Some countries have additional domestic check digits embedded inside the BBAN that must be computed before you even start the IBAN check digit calculation:

  • Spain (ES): a 2-digit domestic check pair (positions 9–10 of the IBAN) calculated via modulo-11 over the bank code, branch code, and account number.
  • Italy (IT): a single CIN letter at position 5 of the IBAN, derived from a Luhn-variant algorithm over the ABI, CAB, and account number.
  • Belgium (BE): the last 2 digits of the BBAN are a domestic modulo-97 check over the bank code and account number.

Getting these wrong produces a structurally valid-looking IBAN that will be rejected by the receiving bank.

Using the ibanchecker.cash Converter Tools

For Germany, the BLZ to IBAN converter takes a Bankleitzahl and account number and generates the correct IBAN instantly. For the UK, the Sort Code to IBAN converter builds a valid GB IBAN from a sort code and account number — including check digit calculation — without needing to run the algorithm yourself.

Both tools are free, require no registration, and process everything client-side — no IBAN data is logged or stored.

When Should You Generate an IBAN Yourself?

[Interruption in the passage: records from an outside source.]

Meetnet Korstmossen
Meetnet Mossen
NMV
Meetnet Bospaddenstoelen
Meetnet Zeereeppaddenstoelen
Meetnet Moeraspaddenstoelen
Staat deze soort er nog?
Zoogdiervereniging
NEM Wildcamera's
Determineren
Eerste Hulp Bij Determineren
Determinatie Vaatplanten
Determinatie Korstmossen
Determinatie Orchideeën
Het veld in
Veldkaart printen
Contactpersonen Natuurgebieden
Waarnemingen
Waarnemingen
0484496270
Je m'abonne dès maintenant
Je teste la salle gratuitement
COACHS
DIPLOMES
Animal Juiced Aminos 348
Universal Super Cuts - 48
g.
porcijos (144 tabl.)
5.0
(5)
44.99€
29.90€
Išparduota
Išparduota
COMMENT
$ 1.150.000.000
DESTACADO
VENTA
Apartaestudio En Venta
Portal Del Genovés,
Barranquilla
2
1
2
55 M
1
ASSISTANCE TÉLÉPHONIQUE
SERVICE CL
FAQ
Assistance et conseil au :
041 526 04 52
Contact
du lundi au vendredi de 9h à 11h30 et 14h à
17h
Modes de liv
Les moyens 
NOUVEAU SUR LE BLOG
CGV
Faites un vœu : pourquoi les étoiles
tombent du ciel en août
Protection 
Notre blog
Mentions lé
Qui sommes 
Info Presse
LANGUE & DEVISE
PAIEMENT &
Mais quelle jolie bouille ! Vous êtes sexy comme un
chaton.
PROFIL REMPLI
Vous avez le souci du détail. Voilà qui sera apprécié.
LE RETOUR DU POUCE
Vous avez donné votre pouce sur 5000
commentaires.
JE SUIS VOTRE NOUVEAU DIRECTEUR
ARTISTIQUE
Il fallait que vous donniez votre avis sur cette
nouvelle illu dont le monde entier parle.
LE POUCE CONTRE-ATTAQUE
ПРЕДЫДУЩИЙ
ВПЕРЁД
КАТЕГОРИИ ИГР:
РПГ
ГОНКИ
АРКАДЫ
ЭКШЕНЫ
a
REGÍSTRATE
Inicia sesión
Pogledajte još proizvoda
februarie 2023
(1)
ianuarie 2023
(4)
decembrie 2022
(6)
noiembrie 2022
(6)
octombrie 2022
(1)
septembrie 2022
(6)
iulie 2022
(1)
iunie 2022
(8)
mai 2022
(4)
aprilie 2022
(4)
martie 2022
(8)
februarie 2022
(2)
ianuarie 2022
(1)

Most individuals never need to generate an IBAN — their bank provides it. You need to compute an IBAN when you are building a system that constructs IBANs from imported legacy data (old sort codes, account numbers without IBANs), migrating between banking systems, or pre-validating bank details supplied by vendors before they enter your ERP.

For bulk generation from lists, the bulk IBAN checker can validate hundreds of pre-generated IBANs in one CSV upload, returning validity status and bank data for each row.